In Salford, a flagging campaign has been led by ‘Salford T-bone’ and his team. HOPE not hate revealed that Salford T-bone was none other than Lee Twamley, a man who appeared at the forefront of Britain First‘s ‘March for Remigration’ in Manchester last month, despite being a convicted human trafficker.


In 2016, Twamley pled guilty to conspiring to facilitate illegal entry into the UK. He had attempted to smuggle Vietnamese migrants across the channel in a van in order to pay off drug debts.
Despite this obvious hiccup in his anti-immigration career, Twamley has now taken to hanging flags around Salford and posting “STOP THE BOATS” on social media. Perhaps he is just upset that migrants are not using vans instead.
In Aberdeen, one of the speakers at anti-migrant protests outside Marischal College is Geoffrey Farquharson. He opened his speech by claiming that Jesus was white, and that Scotland should be a white country. He continued the ethnonationalism with the claim that “white countries are allowed to be white” and barked that the men of Aberdeen need to be “the shields to defend” Scottish women and children.
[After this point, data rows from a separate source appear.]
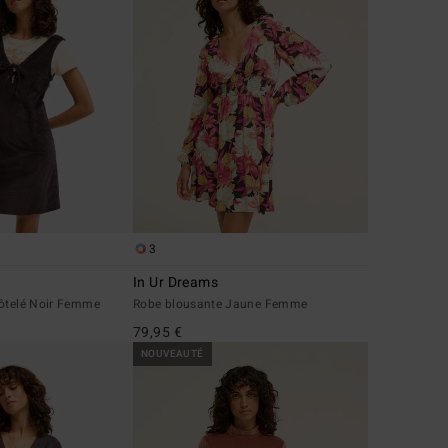
3
In Ur Dreams
côtelé Noir Femme
Robe blousante Jaune Femme
79,95 €
NOUVEAUTÉ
But defend them from whom?
In 2016, Farquharson was given a suspended sentence after he sent a voice message containing death threats to Labour MP Ben Bradshaw. The message also contained racist and homophobic language. How is a man who has been convicted for sending death threats to an MP suited to protecting the community?
His participation in the protest was rooted in racism, not any level of authentic concern for the community. This is a trend we see across protests, whereby migrants are blamed for local crime by the very people who make residents feel most unsafe.
There has also been an uptick in racist hate crimes which are related to flagging and anti-migrant protests.
In Sutton, a music venue had its windows smashed in after the owner confronted a group of men hanging Union Jacks on a lamppost outside. In York, a Chinese takeaway was covered in racist graffiti and St George’s crosses. In Halifax, an NHS worker of 15 years was racially abused by a couple who grabbed her hair and repeatedly asked her if she had “come off a rubber boat”. In Basildon, a man shouted Islamophobic abuse at a woman wearing a headscarf as he painted St George’s flags on the walls of local flats. In the same town, a local mosque was spraypainted with flags.
Operation Raise the Colours claims to be about ‘bringing the community together’. In reality, threats, violence and property damage shows that it is the community who suffers most if they dare to disagree with flaggers.
But there is hope. Through the violence, it is clear that we are certainly no island of strangers.
Over £35,000 was donated to The Sound Lounge in Sutton to cover the costs of the five broken glass panels. Members of the community gathered to scrub the beloved Chinese restaurant in York clean of racist vitriol. A solidarity picnic has been organised in Halifax to unite the community against racist abuse. Volunteers worked through the night to scrub graffiti off the Basildon mosque before worshippers arrived in the morning.
In an unexpected turn of events, anti-migrant activists have been somewhat successful in their pursuit of uniting local people. Unfortunately for them, most locals have united in solidarity against division and hate.